▶ PROMPT
Return each line exactly, from the one that has "m Restaurant Krone in Mondsee! Jede:r kann" through the end of the entries, both ends included. Pictures do not belong.

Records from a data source
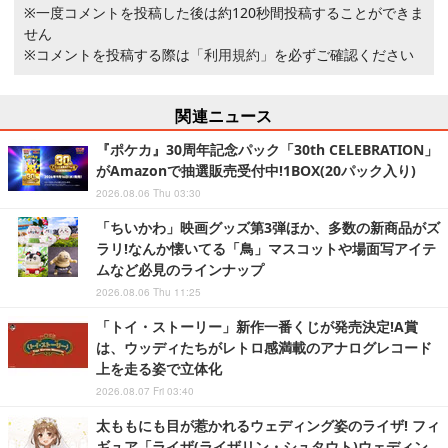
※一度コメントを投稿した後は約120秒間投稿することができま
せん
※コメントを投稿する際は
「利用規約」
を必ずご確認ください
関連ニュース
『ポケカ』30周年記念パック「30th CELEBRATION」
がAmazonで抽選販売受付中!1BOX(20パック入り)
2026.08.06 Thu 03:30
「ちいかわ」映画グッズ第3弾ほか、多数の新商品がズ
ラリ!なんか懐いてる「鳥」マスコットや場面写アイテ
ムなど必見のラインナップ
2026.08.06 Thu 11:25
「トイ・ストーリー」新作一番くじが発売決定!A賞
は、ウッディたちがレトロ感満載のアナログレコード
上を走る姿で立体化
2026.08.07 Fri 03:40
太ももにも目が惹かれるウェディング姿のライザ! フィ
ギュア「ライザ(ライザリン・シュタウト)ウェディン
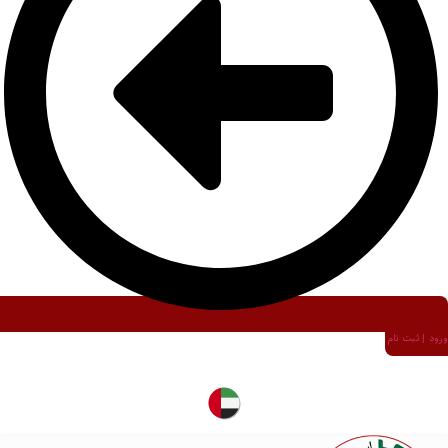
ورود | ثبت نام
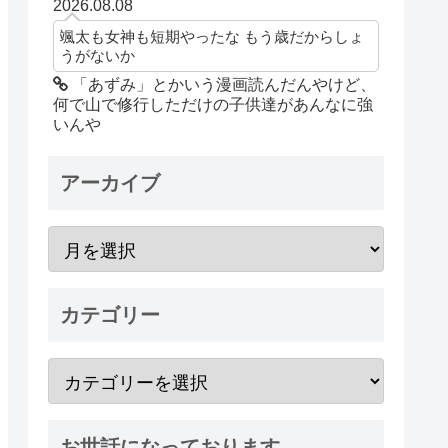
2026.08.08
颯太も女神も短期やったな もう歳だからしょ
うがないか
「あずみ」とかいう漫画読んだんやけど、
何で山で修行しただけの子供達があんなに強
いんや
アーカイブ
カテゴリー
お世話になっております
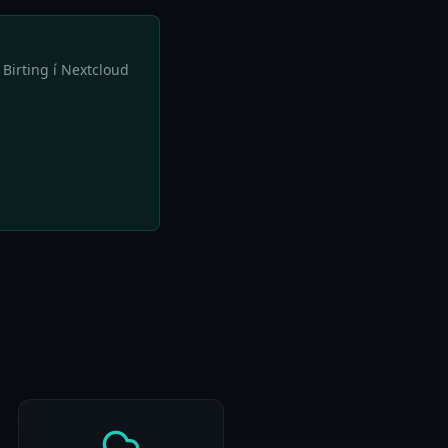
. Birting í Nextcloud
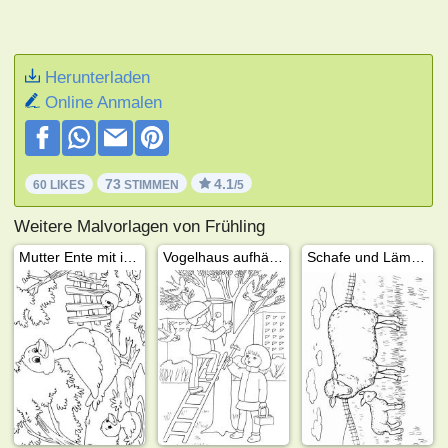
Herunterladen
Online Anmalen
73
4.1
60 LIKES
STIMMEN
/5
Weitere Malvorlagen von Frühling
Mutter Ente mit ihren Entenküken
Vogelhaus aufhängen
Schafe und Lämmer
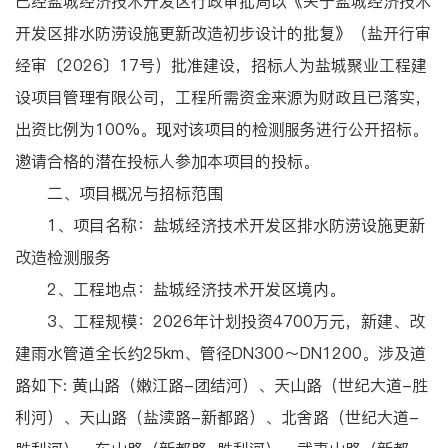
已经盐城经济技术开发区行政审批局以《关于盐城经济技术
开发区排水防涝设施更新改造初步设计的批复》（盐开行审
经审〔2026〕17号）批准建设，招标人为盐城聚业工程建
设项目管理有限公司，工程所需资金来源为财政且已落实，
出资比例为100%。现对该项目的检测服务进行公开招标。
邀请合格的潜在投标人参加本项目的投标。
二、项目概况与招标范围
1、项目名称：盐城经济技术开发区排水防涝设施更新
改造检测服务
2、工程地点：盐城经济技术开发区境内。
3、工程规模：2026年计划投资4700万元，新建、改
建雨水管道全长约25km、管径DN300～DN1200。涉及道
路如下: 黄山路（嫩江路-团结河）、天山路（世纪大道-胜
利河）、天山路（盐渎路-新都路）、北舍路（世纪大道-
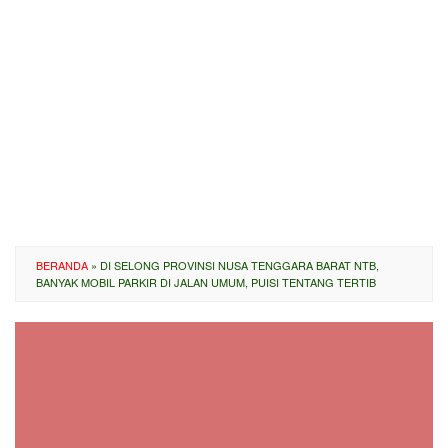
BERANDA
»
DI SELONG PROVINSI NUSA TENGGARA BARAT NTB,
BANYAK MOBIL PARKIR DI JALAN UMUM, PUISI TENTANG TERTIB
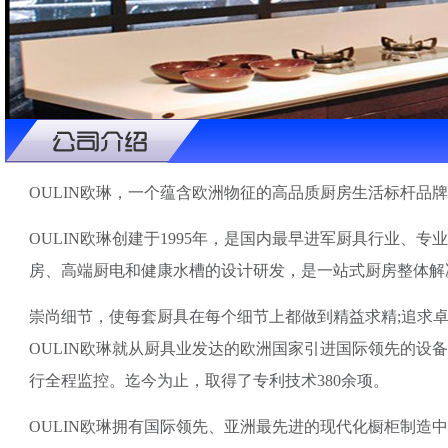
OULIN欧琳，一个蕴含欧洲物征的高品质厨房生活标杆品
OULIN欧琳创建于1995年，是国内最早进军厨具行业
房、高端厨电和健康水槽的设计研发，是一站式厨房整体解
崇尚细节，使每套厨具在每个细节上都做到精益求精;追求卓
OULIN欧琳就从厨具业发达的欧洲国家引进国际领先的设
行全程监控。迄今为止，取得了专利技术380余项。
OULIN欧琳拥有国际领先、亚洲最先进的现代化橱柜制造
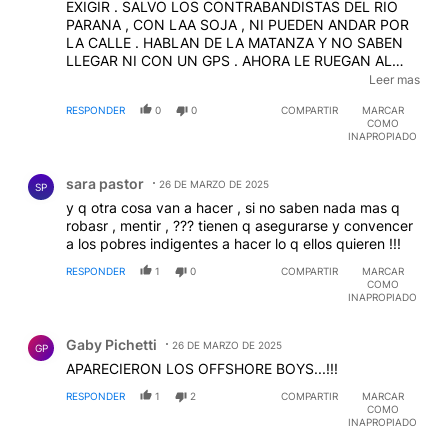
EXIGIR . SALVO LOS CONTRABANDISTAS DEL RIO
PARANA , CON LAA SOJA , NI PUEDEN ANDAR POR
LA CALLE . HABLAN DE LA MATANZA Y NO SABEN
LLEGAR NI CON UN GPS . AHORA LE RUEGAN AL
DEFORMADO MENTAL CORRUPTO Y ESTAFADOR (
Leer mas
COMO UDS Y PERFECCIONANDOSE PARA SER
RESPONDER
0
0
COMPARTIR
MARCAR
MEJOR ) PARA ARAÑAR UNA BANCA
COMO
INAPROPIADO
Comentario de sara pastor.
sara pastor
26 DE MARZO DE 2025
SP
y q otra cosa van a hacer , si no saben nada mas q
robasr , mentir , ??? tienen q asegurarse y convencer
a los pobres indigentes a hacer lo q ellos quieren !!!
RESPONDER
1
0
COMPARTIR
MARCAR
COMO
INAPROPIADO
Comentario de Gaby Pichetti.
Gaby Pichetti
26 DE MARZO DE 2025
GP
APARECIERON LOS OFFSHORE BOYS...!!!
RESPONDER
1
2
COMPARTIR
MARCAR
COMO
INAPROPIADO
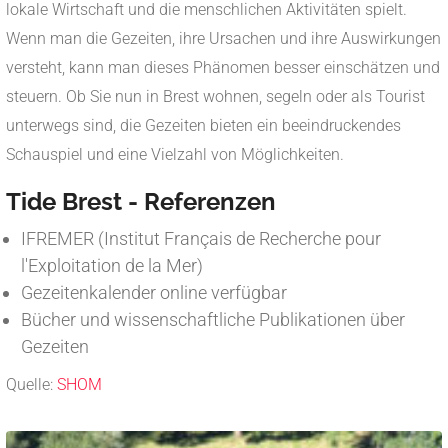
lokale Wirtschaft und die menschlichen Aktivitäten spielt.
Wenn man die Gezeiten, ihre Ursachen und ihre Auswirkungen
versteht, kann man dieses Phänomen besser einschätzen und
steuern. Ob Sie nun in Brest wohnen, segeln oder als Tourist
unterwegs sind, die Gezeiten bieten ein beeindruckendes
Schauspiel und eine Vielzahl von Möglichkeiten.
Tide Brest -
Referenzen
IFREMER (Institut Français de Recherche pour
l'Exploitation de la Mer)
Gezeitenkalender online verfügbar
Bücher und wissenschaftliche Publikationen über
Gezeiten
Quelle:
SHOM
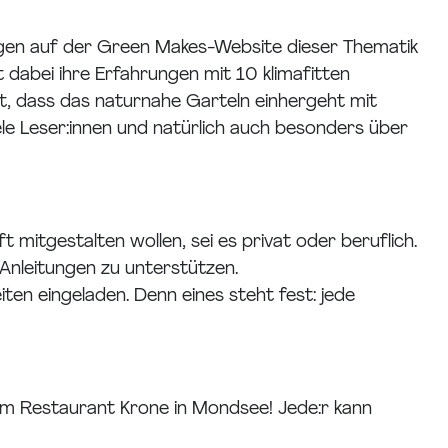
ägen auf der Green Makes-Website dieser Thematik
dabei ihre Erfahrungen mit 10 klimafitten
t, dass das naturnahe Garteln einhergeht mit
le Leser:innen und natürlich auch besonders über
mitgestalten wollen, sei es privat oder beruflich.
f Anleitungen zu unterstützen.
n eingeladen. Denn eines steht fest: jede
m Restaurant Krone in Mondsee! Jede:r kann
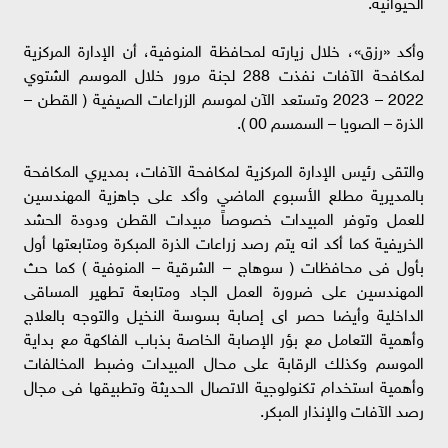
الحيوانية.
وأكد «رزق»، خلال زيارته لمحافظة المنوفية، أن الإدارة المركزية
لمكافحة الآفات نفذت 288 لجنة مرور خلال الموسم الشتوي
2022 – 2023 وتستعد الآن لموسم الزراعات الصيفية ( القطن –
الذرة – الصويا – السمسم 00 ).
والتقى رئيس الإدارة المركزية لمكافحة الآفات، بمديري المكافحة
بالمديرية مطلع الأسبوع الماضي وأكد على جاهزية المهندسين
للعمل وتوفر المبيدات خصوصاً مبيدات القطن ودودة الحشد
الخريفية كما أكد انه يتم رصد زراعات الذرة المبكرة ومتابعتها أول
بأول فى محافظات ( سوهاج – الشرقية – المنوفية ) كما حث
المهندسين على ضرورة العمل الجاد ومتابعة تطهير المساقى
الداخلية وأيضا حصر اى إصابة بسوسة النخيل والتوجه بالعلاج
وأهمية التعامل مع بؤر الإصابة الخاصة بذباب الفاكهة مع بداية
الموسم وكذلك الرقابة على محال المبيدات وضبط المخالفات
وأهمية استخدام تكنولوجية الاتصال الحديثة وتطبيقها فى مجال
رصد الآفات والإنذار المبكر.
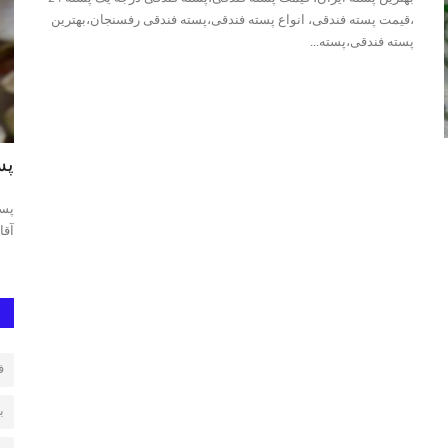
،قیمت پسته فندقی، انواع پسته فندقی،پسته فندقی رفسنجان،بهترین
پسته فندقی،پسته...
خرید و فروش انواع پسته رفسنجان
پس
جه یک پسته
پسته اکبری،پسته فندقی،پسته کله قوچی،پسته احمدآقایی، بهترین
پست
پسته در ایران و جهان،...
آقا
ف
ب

▶ ANSWER BOX
m Restaurant Krone in Mondsee! Jede:r kann
الحيوانية.
وأكد «رزق»، خلال زيارته لمحافظة المنوفية، أن الإدارة المركزية
لمكافحة الآفات نفذت 288 لجنة مرور خلال الموسم الشتوي
2022 – 2023 وتستعد الآن لموسم الزراعات الصيفية ( القطن –
الذرة – الصويا – السمسم 00 ).
والتقى رئيس الإدارة المركزية لمكافحة الآفات، بمديري المكافحة
بالمديرية مطلع الأسبوع الماضي وأكد على جاهزية المهندسين
للعمل وتوفر المبيدات خصوصاً مبيدات القطن ودودة الحشد
الخريفية كما أكد انه يتم رصد زراعات الذرة المبكرة ومتابعتها أول
بأول فى محافظات ( سوهاج – الشرقية – المنوفية ) كما حث
المهندسين على ضرورة العمل الجاد ومتابعة تطهير المساقى
الداخلية وأيضا حصر اى إصابة بسوسة النخيل والتوجه بالعلاج
وأهمية التعامل مع بؤر الإصابة الخاصة بذباب الفاكهة مع بداية
الموسم وكذلك الرقابة على محال المبيدات وضبط المخالفات
وأهمية استخدام تكنولوجية الاتصال الحديثة وتطبيقها فى مجال
رصد الآفات والإنذار المبكر.
،قیمت پسته فندقی، انواع پسته فندقی،پسته فندقی رفسنجان،بهترین
پسته فندقی،پسته...
خرید و فروش انواع پسته رفسنجان
پس
جه یک پسته
پسته اکبری،پسته فندقی،پسته کله قوچی،پسته احمدآقایی، بهترین
پست
پسته در ایران و جهان،...
آقا
ف
ب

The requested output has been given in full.